Landweber pursued her Ph.D. at Harvard, and when it came time to begin looking for a faculty position, she learned that Kreitman, her thesis adviser, was leaving Princeton for a job at the University of Chicago. Princeton was in the market for a molecular biologist.
Landweber: It was the only academic job I applied for because I had just gotten my Ph.D. and really just started a postdoc with Jack Szostak, who was also at Harvard in the Society of Fellows. And so literally just a couple of months into beginning that postdoc, I interviewed for the job at Princeton. It was in a different department than I’d been a student in, because I was a student in molecular biology and this was a job in ecology and evolutionary biology. But I’d taken one course with both Peter Grant and Marty Kreitman in EEB, on evolutionary biology, and that was, indeed, the subject I really loved. So I was really lucky that I was offered so young — I think I was 25 then — the chance to come back to the University as faculty.
I’ve been at the University as faculty for 21 years and now I have plans in 2016 to move my lab to Columbia University, which has offered us a terrific opportunity to expand.
Thirty years after she began her freshman year at Princeton, Landweber’s love of the lab endures.

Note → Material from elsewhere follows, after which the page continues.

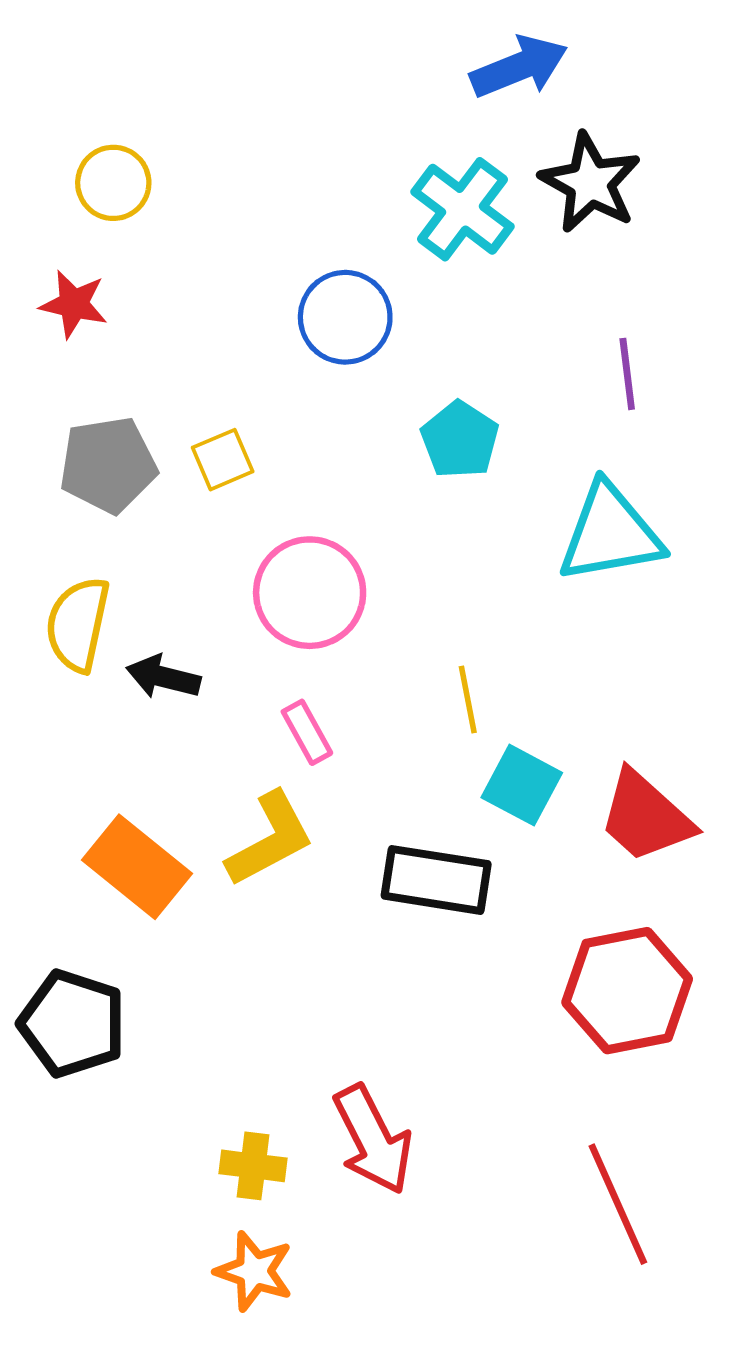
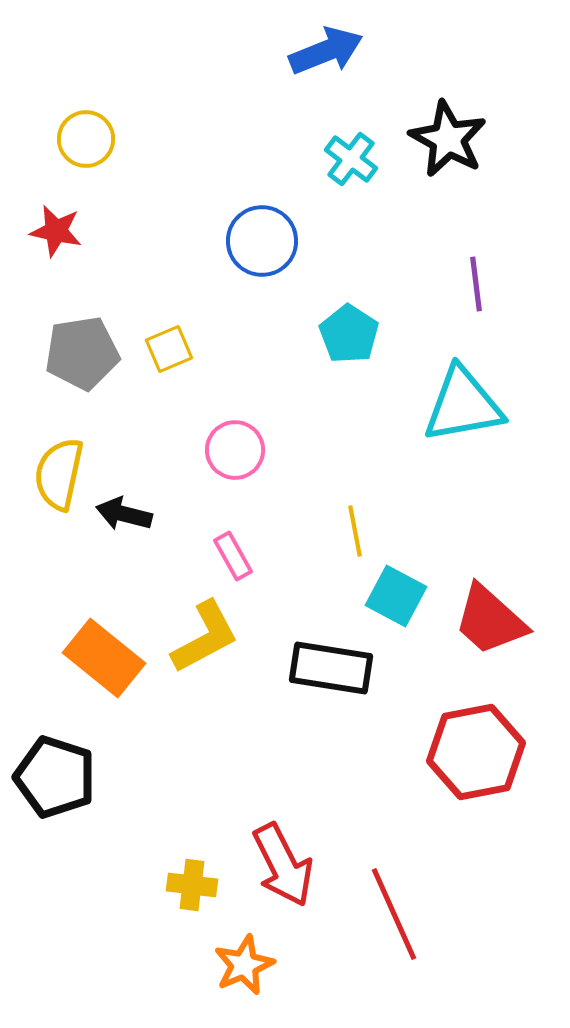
blue arrow: (519, 67) -> (326, 51), moved
cyan cross: (462, 209) -> (351, 159), size x0.7
pink circle: (310, 593) -> (235, 450), size x0.7
red line: (618, 1204) -> (394, 914), moved
orange star: (254, 1271) -> (244, 965), moved, turned 30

Landweber: You know the daily life in a lab is sometimes a lot of repetition, but sometimes you realize you’re on the brink of something really important. And then you want to figure out what happens next. So there are some times, some days, when you just don’t even want to go to sleep. I mean, you do of course, in the end, but you really want to do the next experiment. And then you get the results back from that next experiment, and if it’s going well, or reveals something, then you just want to keep going.
So there’s always these little pauses in the nature of doing experiments in molecular biology where you run a gel, or you grow some cells — where there’s some down time. That’s also a good place to go get a good night’s sleep, when your cells are growing. But there’s always the, “What next?” And that is what would drive me.